Problem statement. Please transcribe exactly the lines from the one containing "English (458, 19)" through the end of the records below, both included, and nothing else.
*** Opening Working data ***
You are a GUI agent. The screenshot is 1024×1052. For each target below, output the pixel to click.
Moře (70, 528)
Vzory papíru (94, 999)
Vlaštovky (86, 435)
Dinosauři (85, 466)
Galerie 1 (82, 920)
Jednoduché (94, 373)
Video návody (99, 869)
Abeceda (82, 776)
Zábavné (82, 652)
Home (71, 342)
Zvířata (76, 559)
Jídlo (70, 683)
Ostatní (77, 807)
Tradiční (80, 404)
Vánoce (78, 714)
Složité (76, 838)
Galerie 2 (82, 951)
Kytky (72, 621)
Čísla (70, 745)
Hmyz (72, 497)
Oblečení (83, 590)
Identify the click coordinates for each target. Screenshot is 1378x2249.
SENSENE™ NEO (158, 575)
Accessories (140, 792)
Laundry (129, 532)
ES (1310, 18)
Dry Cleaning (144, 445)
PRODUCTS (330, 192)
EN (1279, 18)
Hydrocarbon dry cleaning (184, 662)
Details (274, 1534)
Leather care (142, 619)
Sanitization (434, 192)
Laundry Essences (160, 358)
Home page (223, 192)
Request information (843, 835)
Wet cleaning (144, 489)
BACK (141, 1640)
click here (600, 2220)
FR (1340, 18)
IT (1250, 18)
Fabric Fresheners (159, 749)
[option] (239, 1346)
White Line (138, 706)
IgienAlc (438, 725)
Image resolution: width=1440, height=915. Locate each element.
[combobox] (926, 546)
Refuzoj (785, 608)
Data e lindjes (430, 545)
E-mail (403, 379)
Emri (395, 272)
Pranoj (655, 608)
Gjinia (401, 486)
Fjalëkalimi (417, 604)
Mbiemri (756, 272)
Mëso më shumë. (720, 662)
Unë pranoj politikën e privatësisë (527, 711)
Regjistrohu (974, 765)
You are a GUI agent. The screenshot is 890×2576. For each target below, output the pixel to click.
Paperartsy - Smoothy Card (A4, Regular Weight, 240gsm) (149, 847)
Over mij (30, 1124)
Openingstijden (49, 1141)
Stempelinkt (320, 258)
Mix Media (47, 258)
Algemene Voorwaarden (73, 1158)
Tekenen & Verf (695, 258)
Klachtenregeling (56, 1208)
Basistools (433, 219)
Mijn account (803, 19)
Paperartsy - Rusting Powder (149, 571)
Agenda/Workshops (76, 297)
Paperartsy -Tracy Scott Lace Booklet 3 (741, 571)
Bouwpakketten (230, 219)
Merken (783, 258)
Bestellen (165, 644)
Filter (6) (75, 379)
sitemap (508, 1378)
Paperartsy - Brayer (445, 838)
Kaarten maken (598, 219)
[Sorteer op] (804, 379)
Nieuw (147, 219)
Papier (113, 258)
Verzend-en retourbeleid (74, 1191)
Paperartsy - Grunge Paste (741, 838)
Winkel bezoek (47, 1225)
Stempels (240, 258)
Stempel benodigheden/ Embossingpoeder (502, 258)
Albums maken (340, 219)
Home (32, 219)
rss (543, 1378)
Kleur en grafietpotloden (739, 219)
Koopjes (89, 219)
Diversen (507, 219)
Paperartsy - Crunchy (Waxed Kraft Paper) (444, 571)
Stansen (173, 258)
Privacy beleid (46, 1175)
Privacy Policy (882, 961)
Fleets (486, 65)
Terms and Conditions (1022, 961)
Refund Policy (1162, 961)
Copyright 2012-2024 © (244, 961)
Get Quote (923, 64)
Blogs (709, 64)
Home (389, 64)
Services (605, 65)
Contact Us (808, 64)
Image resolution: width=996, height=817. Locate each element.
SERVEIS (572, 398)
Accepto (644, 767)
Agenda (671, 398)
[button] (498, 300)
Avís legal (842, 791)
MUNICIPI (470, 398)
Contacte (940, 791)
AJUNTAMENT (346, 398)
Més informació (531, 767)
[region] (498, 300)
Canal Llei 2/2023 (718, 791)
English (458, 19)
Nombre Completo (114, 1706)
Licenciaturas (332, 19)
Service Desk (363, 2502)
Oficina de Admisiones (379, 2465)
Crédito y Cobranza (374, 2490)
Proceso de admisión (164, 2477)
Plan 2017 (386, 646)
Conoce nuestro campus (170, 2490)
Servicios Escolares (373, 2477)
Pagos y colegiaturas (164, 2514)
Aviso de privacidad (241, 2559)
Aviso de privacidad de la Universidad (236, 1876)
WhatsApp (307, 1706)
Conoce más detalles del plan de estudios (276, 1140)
*** Closing Working data ***
Expected answer.
English (458, 19)
Nombre Completo (114, 1706)
Licenciaturas (332, 19)
Service Desk (363, 2502)
Oficina de Admisiones (379, 2465)
Crédito y Cobranza (374, 2490)
Proceso de admisión (164, 2477)
Plan 2017 (386, 646)
Conoce nuestro campus (170, 2490)
Servicios Escolares (373, 2477)
Pagos y colegiaturas (164, 2514)
Aviso de privacidad (241, 2559)
Aviso de privacidad de la Universidad (236, 1876)
WhatsApp (307, 1706)
Conoce más detalles del plan de estudios (276, 1140)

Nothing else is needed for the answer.